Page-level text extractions
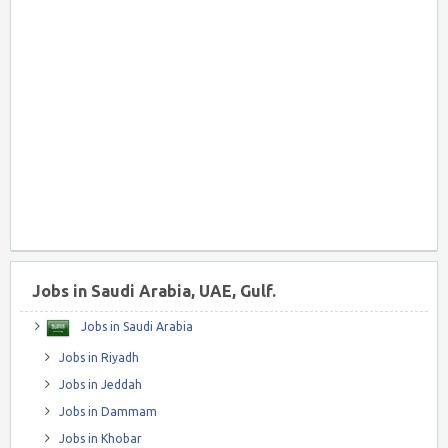
Jobs in Saudi Arabia, UAE, Gulf.
Jobs in Saudi Arabia
Jobs in Riyadh
Jobs in Jeddah
Jobs in Dammam
Jobs in Khobar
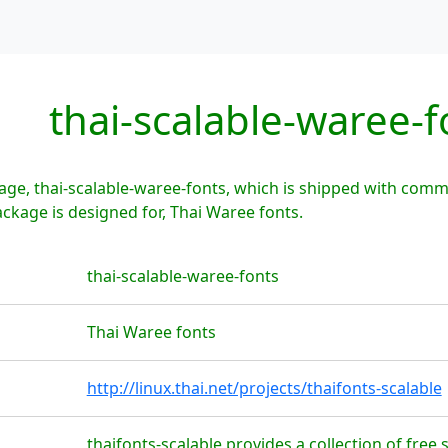
thai-scalable-waree-f
ge, thai-scalable-waree-fonts, which is shipped with comm
ackage is designed for, Thai Waree fonts.
thai-scalable-waree-fonts
Thai Waree fonts
http://linux.thai.net/projects/thaifonts-scalable
thaifonts-scalable provides a collection of free s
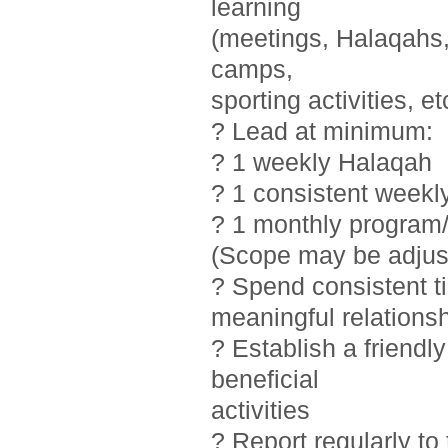
learning
(meetings, Halaqahs, 
camps,
sporting activities, et
? Lead at minimum:
? 1 weekly Halaqah
? 1 consistent weekl
? 1 monthly program/
(Scope may be adjust
? Spend consistent t
meaningful relations
? Establish a friendl
beneficial
activities
? Report regularly t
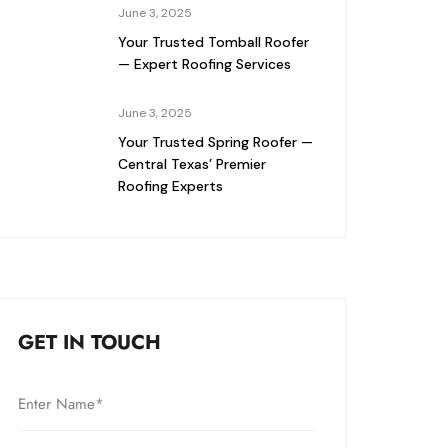
June 3, 2025
Your Trusted Tomball Roofer
— Expert Roofing Services
June 3, 2025
Your Trusted Spring Roofer —
Central Texas’ Premier
Roofing Experts
GET IN TOUCH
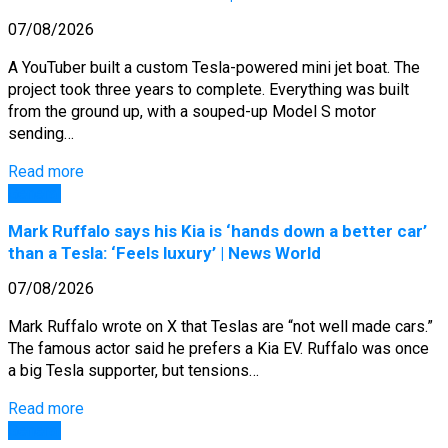
07/08/2026
A YouTuber built a custom Tesla-powered mini jet boat. The
project took three years to complete. Everything was built
from the ground up, with a souped-up Model S motor
sending…
Read more
General
Mark Ruffalo says his Kia is ‘hands down a better car’
than a Tesla: ‘Feels luxury’ | News World
07/08/2026
Mark Ruffalo wrote on X that Teslas are “not well made cars.”
The famous actor said he prefers a Kia EV. Ruffalo was once
a big Tesla supporter, but tensions…
Read more
General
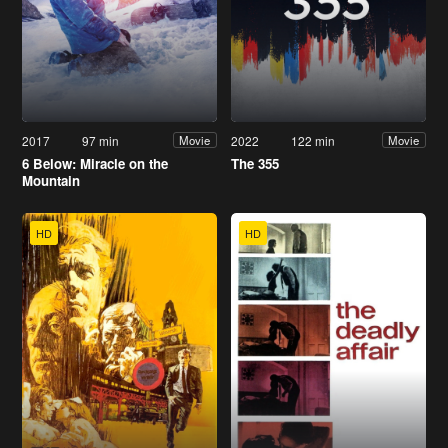
2017
97 min
2022
122 min
Movie
Movie
6 Below: Miracle on the
The 355
Mountain
HD
HD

▶ _Assignment_: What you return must match, character for character, the lines above from the one with "(Scope may be adjust" through the one with "Your Trusted Spring Roofer —", minus any pictures.

▶ _Output of the exercise_:
(Scope may be adjust
? Spend consistent t
meaningful relations
? Establish a friendl
beneficial
activities
? Report regularly t
June 3, 2025
Your Trusted Tomball Roofer
— Expert Roofing Services
June 3, 2025
Your Trusted Spring Roofer —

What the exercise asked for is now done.